Background: c-MET (hepatocyte growth factor receptor) gene is overexpressed in approximately 20% of gastric cancer. Onartuzumab, a MET-selective humanized one-armed monoclonal antibody, has been studied in metastatic Met-positive non-small cell lung cancer and expected to be introduced to MET-positive gastric cancer. Two-photon laser scanning microscopy (TPLSM) has revolutionized in vivo real-time imaging because of the benefits of higher resolution, increased tissue penetration, and reduced photodamage. We established a method of intravital imaging for intra-abdominal organs using TPLSM with an organ stabilizing system (Japanese Patent No.5268282).

Aim: To visualize the binding of fluorescence labeled-antibody to its receptor of cancer cells in peritoneal metastatic xenografts of living mice using a TPLSM.

Method: Human gastric cancer cell lines (NUGC4) were inoculated into the peritoneal cavity of green fluorescent protein (GFP) expressing nude mice to make macroscopic peritoneal metastases. In vitro study, the binding of Zenon Alexa

Fluor 594 labeled anti-c-MET antibody to viable NUGC4 cells was imaged using fluorescence microscopy. In vivo study, the binding of fluorescence labeled-antibody to viable NUGC4 cells of peritoneal metastatic xenografts was imaged using a TPLSM.

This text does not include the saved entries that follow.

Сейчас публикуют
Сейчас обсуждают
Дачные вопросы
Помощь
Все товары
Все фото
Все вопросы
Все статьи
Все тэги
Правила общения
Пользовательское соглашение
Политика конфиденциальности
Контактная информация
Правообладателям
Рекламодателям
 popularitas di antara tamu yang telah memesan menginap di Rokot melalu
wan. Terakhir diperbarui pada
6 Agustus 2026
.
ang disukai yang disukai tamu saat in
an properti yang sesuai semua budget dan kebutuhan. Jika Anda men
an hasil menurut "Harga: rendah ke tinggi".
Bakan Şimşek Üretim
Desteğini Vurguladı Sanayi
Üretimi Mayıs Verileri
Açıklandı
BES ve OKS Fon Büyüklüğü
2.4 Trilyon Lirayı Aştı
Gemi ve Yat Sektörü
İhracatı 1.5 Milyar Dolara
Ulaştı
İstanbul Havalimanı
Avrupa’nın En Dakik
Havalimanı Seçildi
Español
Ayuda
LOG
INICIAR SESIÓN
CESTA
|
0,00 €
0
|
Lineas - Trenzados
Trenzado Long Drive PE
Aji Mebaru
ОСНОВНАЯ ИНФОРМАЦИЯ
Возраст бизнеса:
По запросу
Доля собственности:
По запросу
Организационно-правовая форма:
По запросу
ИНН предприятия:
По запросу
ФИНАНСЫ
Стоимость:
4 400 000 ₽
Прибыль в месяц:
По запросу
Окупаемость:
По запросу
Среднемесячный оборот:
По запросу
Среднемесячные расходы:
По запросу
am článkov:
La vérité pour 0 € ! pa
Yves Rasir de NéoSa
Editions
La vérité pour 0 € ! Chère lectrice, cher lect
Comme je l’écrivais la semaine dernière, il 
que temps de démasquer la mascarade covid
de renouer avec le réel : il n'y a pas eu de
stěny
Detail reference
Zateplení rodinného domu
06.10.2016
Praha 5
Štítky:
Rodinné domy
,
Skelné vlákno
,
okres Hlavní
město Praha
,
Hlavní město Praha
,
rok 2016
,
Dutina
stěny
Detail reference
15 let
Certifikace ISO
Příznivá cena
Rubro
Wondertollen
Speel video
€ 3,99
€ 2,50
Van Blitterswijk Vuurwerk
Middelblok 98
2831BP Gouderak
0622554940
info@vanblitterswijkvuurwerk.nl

Result: Zenon Alexa Fluor 594 labeled anti-c-MET antibody (red) was bound to the surface of viable NUGC4 cells, and clearly visualized under a fluorescence microscopy. Peritoneal metastases with label-free NUGC4 cells (black) and murine stromal cells (green) were imaged under TPLSM in vivo real-time. Fluorescence labeled-antibody could be visualized within tumor vessels of peritoneal metastases after its intravenous administration. Thereafter, label-free NUGC4 cells were identified by the binding of fluorescence labeled- anti-c-MET antibody to c-MET of NUGC4 cells.

Conclusion: We could visualize fluorescence labeled-antibody in peritoneal metastases of gastric cancer in living mice using a TPLSM. The binding of fluorescence labeled- anti-c-MET antibody to c-MET of viable NUGC4 cells was clearly imaged at high magnification and high resolution in vivo real-time. It is valuable to develop a method of in vivo optical pathology for therapeutic monoclonal antibodies using MPM on metastatic tumor xenografts.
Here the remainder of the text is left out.